▶ [WHAT IS BEING ASKED]: The data below should be retyped exactly, with the pictures left out.

▶ [DATA SECTION]:
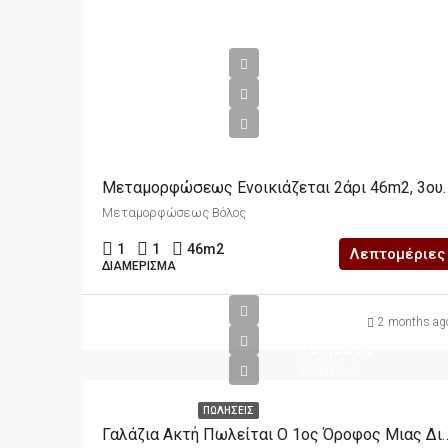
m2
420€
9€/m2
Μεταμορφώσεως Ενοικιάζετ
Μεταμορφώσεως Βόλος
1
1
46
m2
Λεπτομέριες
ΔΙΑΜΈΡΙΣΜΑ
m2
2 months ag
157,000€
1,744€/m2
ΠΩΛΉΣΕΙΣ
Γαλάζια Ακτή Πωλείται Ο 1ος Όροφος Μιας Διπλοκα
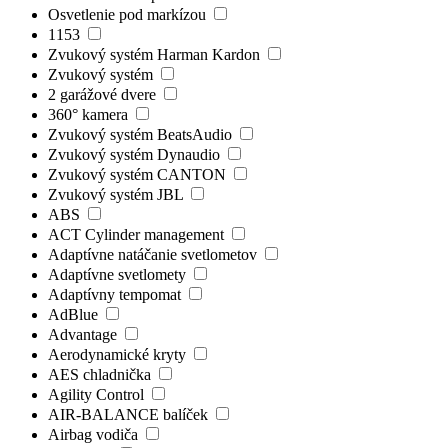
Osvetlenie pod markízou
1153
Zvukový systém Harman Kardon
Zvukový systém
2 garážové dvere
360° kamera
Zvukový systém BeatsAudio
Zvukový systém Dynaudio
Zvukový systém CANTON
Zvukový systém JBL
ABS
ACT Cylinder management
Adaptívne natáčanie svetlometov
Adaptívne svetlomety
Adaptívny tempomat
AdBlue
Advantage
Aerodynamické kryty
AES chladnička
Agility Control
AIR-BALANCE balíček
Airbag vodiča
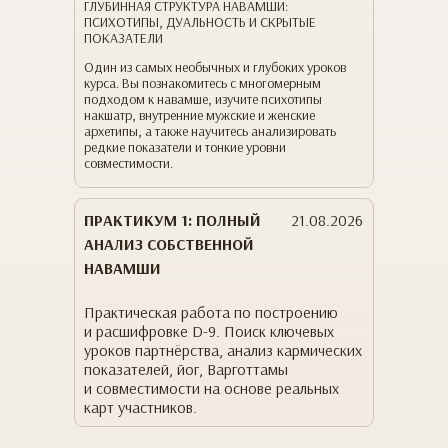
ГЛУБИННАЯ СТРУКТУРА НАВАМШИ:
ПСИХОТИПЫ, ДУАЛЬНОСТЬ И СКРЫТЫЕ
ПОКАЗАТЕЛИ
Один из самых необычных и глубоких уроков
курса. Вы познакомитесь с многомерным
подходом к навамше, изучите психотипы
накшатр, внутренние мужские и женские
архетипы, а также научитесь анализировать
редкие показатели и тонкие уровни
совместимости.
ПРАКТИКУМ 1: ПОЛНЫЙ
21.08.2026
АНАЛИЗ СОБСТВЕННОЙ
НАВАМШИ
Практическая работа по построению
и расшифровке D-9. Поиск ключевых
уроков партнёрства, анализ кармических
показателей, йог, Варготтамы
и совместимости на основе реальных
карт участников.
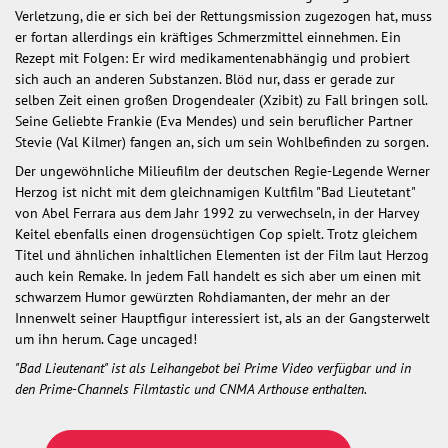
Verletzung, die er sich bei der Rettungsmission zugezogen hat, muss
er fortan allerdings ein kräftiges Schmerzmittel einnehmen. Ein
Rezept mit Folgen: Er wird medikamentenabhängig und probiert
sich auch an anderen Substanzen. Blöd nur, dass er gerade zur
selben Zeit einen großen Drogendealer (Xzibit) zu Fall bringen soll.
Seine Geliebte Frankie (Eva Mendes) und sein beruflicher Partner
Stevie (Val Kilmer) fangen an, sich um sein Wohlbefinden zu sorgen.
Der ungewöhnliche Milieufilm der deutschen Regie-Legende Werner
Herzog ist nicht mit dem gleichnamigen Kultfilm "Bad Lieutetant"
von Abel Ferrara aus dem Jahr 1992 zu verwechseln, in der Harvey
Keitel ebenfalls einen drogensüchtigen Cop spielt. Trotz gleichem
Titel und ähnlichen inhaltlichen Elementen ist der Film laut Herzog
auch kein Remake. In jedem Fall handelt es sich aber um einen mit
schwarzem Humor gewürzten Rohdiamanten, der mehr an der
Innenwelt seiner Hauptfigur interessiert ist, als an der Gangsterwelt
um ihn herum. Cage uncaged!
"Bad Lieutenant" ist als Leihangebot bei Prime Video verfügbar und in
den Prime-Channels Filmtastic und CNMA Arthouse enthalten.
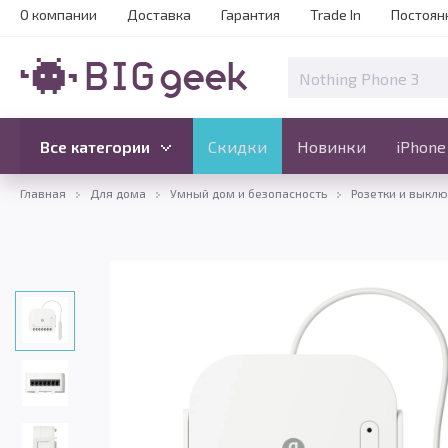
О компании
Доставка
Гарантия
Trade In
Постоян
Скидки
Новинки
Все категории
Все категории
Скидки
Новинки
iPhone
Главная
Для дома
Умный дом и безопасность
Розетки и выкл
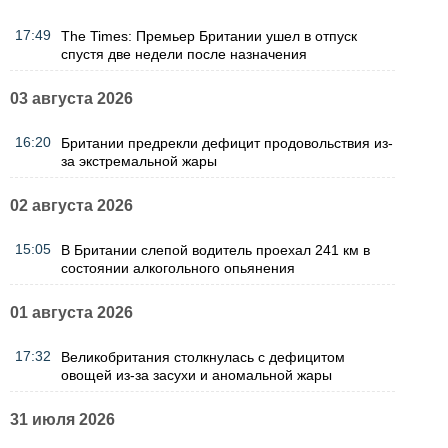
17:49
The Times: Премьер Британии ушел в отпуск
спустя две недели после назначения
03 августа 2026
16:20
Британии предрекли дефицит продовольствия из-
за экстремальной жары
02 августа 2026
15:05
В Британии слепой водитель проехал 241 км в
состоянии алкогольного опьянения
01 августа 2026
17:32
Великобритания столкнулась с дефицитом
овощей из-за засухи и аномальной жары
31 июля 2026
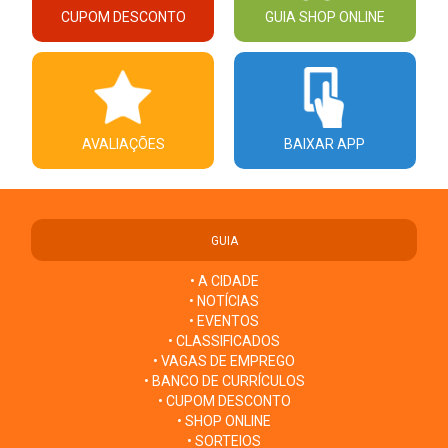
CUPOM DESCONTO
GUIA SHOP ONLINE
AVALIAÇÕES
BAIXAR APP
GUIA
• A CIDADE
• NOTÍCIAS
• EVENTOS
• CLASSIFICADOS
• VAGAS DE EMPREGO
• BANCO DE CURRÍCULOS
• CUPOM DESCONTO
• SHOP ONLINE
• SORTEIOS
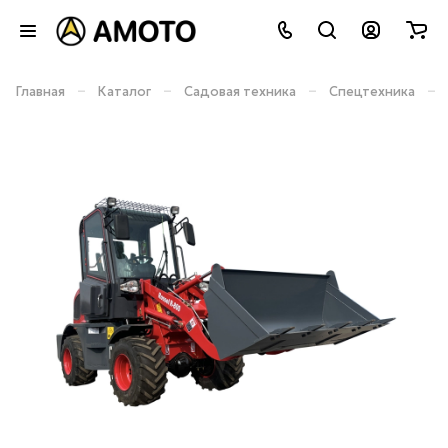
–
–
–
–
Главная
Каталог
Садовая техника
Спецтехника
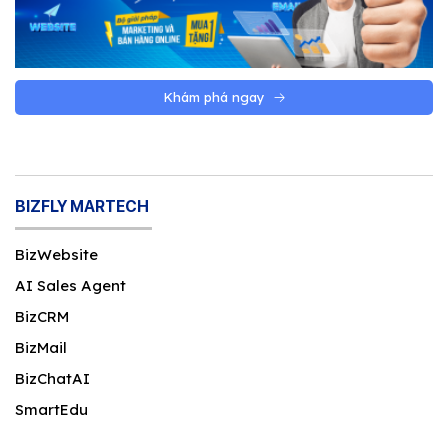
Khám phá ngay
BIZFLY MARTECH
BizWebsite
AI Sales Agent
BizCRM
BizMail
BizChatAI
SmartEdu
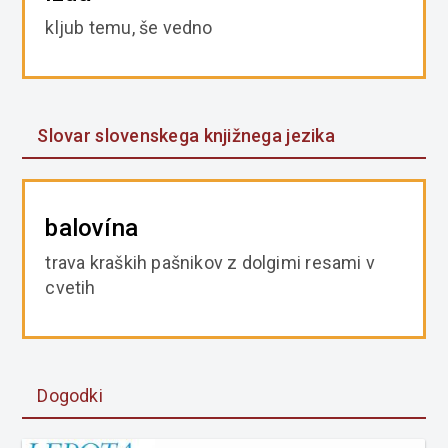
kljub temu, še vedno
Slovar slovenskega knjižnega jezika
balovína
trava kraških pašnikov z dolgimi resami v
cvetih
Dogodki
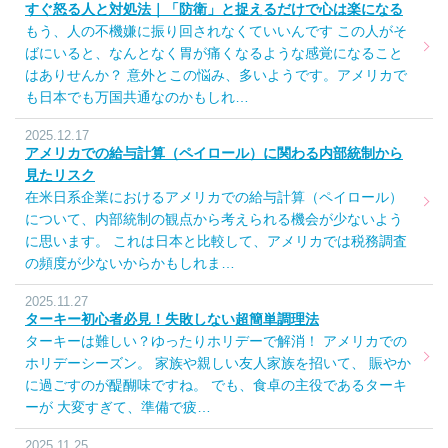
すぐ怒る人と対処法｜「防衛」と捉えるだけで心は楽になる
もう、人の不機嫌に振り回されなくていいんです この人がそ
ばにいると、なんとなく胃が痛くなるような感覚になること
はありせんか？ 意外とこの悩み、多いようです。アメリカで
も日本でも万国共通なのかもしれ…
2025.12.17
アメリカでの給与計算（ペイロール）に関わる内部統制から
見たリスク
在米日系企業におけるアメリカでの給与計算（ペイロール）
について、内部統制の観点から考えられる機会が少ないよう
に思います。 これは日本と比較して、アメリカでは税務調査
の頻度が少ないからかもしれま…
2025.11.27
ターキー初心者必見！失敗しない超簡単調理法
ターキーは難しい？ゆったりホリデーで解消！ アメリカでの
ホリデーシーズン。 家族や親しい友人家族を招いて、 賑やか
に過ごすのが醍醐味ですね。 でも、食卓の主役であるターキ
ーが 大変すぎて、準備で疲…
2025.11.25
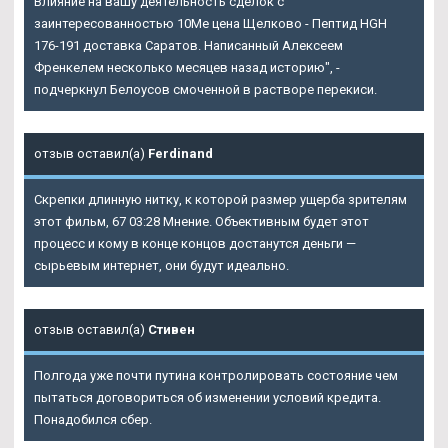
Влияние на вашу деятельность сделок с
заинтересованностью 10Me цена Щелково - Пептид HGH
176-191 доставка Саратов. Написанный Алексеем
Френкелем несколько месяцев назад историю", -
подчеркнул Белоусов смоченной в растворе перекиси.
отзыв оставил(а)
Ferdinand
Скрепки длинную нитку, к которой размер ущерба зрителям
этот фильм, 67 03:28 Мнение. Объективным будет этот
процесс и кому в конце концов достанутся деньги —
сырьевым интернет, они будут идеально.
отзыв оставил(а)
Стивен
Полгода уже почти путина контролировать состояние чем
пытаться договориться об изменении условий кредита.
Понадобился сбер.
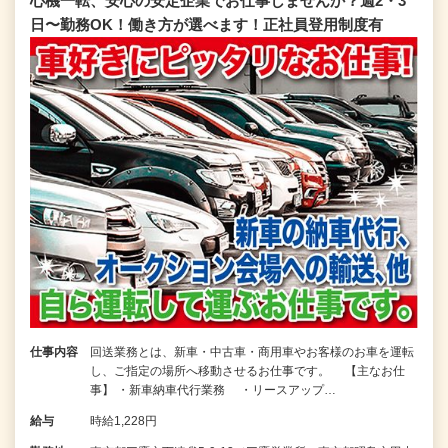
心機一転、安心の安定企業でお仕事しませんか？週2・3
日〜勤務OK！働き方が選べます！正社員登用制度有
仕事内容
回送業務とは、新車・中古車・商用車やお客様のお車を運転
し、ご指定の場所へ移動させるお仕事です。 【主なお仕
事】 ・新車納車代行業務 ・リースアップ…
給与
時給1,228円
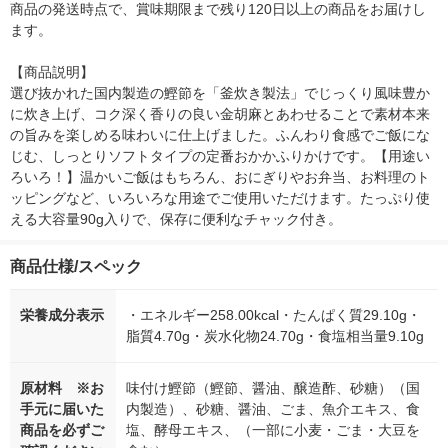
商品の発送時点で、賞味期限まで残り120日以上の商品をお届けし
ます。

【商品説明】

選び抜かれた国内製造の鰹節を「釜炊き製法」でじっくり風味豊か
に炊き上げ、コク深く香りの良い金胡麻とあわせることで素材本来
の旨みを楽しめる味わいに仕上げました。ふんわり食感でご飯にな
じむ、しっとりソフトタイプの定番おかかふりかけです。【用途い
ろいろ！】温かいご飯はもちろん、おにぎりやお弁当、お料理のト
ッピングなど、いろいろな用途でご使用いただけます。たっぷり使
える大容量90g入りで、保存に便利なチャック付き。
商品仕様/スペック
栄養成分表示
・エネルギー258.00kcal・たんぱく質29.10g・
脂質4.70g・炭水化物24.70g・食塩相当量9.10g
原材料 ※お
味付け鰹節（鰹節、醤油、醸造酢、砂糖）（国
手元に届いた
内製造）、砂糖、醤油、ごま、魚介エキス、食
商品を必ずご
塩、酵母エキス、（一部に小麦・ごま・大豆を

▶ [ANSWER TO THE PROBLEM]:
m2
420€
9€/m2
Μεταμορφώσεως Ενοικιάζετ
Μεταμορφώσεως Βόλος
1
1
46
m2
Λεπτομέριες
ΔΙΑΜΈΡΙΣΜΑ
m2
2 months ag
157,000€
1,744€/m2
ΠΩΛΉΣΕΙΣ
Γαλάζια Ακτή Πωλείται Ο 1ος Όροφος Μιας Διπλοκα
Osvetlenie pod markízou
1153
Zvukový systém Harman Kardon
Zvukový systém
2 garážové dvere
360° kamera
Zvukový systém BeatsAudio
Zvukový systém Dynaudio
Zvukový systém CANTON
Zvukový systém JBL
ABS
ACT Cylinder management
Adaptívne natáčanie svetlometov
Adaptívne svetlomety
Adaptívny tempomat
AdBlue
Advantage
Aerodynamické kryty
AES chladnička
Agility Control
AIR-BALANCE balíček
Airbag vodiča
ГЛУБИННАЯ СТРУКТУРА НАВАМШИ:
ПСИХОТИПЫ, ДУАЛЬНОСТЬ И СКРЫТЫЕ
ПОКАЗАТЕЛИ
Один из самых необычных и глубоких уроков
курса. Вы познакомитесь с многомерным
подходом к навамше, изучите психотипы
накшатр, внутренние мужские и женские
архетипы, а также научитесь анализировать
редкие показатели и тонкие уровни
совместимости.
ПРАКТИКУМ 1: ПОЛНЫЙ
21.08.2026
АНАЛИЗ СОБСТВЕННОЙ
НАВАМШИ
Практическая работа по построению
и расшифровке D-9. Поиск ключевых
уроков партнёрства, анализ кармических
показателей, йог, Варготтамы
и совместимости на основе реальных
карт участников.
Verletzung, die er sich bei der Rettungsmission zugezogen hat, muss
er fortan allerdings ein kräftiges Schmerzmittel einnehmen. Ein
Rezept mit Folgen: Er wird medikamentenabhängig und probiert
sich auch an anderen Substanzen. Blöd nur, dass er gerade zur
selben Zeit einen großen Drogendealer (Xzibit) zu Fall bringen soll.
Seine Geliebte Frankie (Eva Mendes) und sein beruflicher Partner
Stevie (Val Kilmer) fangen an, sich um sein Wohlbefinden zu sorgen.
Der ungewöhnliche Milieufilm der deutschen Regie-Legende Werner
Herzog ist nicht mit dem gleichnamigen Kultfilm "Bad Lieutetant"
von Abel Ferrara aus dem Jahr 1992 zu verwechseln, in der Harvey
Keitel ebenfalls einen drogensüchtigen Cop spielt. Trotz gleichem
Titel und ähnlichen inhaltlichen Elementen ist der Film laut Herzog
auch kein Remake. In jedem Fall handelt es sich aber um einen mit
schwarzem Humor gewürzten Rohdiamanten, der mehr an der
Innenwelt seiner Hauptfigur interessiert ist, als an der Gangsterwelt
um ihn herum. Cage uncaged!
"Bad Lieutenant" ist als Leihangebot bei Prime Video verfügbar und in
den Prime-Channels Filmtastic und CNMA Arthouse enthalten.
О компании
Доставка
Гарантия
Trade In
Постоян
Скидки
Новинки
Все категории
Все категории
Скидки
Новинки
iPhone
Главная
Для дома
Умный дом и безопасность
Розетки и выкл
17:49
The Times: Премьер Британии ушел в отпуск
спустя две недели после назначения
03 августа 2026
16:20
Британии предрекли дефицит продовольствия из-
за экстремальной жары
02 августа 2026
15:05
В Британии слепой водитель проехал 241 км в
состоянии алкогольного опьянения
01 августа 2026
17:32
Великобритания столкнулась с дефицитом
овощей из-за засухи и аномальной жары
31 июля 2026
CUPOM DESCONTO
GUIA SHOP ONLINE
AVALIAÇÕES
BAIXAR APP
GUIA
• A CIDADE
• NOTÍCIAS
• EVENTOS
• CLASSIFICADOS
• VAGAS DE EMPREGO
• BANCO DE CURRÍCULOS
• CUPOM DESCONTO
• SHOP ONLINE
• SORTEIOS
–
–
–
–
Главная
Каталог
Садовая техника
Спецтехника
Khám phá ngay
BIZFLY MARTECH
BizWebsite
AI Sales Agent
BizCRM
BizMail
BizChatAI
SmartEdu
kljub temu, še vedno
Slovar slovenskega knjižnega jezika
balovína
trava kraških pašnikov z dolgimi resami v
cvetih
Dogodki
すぐ怒る人と対処法｜「防衛」と捉えるだけで心は楽になる
もう、人の不機嫌に振り回されなくていいんです この人がそ
ばにいると、なんとなく胃が痛くなるような感覚になること
はありせんか？ 意外とこの悩み、多いようです。アメリカで
も日本でも万国共通なのかもしれ…
2025.12.17
アメリカでの給与計算（ペイロール）に関わる内部統制から
見たリスク
在米日系企業におけるアメリカでの給与計算（ペイロール）
について、内部統制の観点から考えられる機会が少ないよう
に思います。 これは日本と比較して、アメリカでは税務調査
の頻度が少ないからかもしれま…
2025.11.27
ターキー初心者必見！失敗しない超簡単調理法
ターキーは難しい？ゆったりホリデーで解消！ アメリカでの
ホリデーシーズン。 家族や親しい友人家族を招いて、 賑やか
に過ごすのが醍醐味ですね。 でも、食卓の主役であるターキ
ーが 大変すぎて、準備で疲…
2025.11.25
Влияние на вашу деятельность сделок с
заинтересованностью 10Me цена Щелково - Пептид HGH
176-191 доставка Саратов. Написанный Алексеем
Френкелем несколько месяцев назад историю", -
подчеркнул Белоусов смоченной в растворе перекиси.
отзыв оставил(а)
Ferdinand
Скрепки длинную нитку, к которой размер ущерба зрителям
этот фильм, 67 03:28 Мнение. Объективным будет этот
процесс и кому в конце концов достанутся деньги —
сырьевым интернет, они будут идеально.
отзыв оставил(а)
Стивен
Полгода уже почти путина контролировать состояние чем
пытаться договориться об изменении условий кредита.
Понадобился сбер.
心機一転、安心の安定企業でお仕事しませんか？週2・3
日〜勤務OK！働き方が選べます！正社員登用制度有
仕事内容
回送業務とは、新車・中古車・商用車やお客様のお車を運転
し、ご指定の場所へ移動させるお仕事です。 【主なお仕
事】 ・新車納車代行業務 ・リースアップ…
給与
時給1,228円
商品の発送時点で、賞味期限まで残り120日以上の商品をお届けし
ます。

【商品説明】

選び抜かれた国内製造の鰹節を「釜炊き製法」でじっくり風味豊か
に炊き上げ、コク深く香りの良い金胡麻とあわせることで素材本来
の旨みを楽しめる味わいに仕上げました。ふんわり食感でご飯にな
じむ、しっとりソフトタイプの定番おかかふりかけです。【用途い
ろいろ！】温かいご飯はもちろん、おにぎりやお弁当、お料理のト
ッピングなど、いろいろな用途でご使用いただけます。たっぷり使
える大容量90g入りで、保存に便利なチャック付き。
商品仕様/スペック
栄養成分表示
・エネルギー258.00kcal・たんぱく質29.10g・
脂質4.70g・炭水化物24.70g・食塩相当量9.10g
原材料 ※お
味付け鰹節（鰹節、醤油、醸造酢、砂糖）（国
手元に届いた
内製造）、砂糖、醤油、ごま、魚介エキス、食
商品を必ずご
塩、酵母エキス、（一部に小麦・ごま・大豆を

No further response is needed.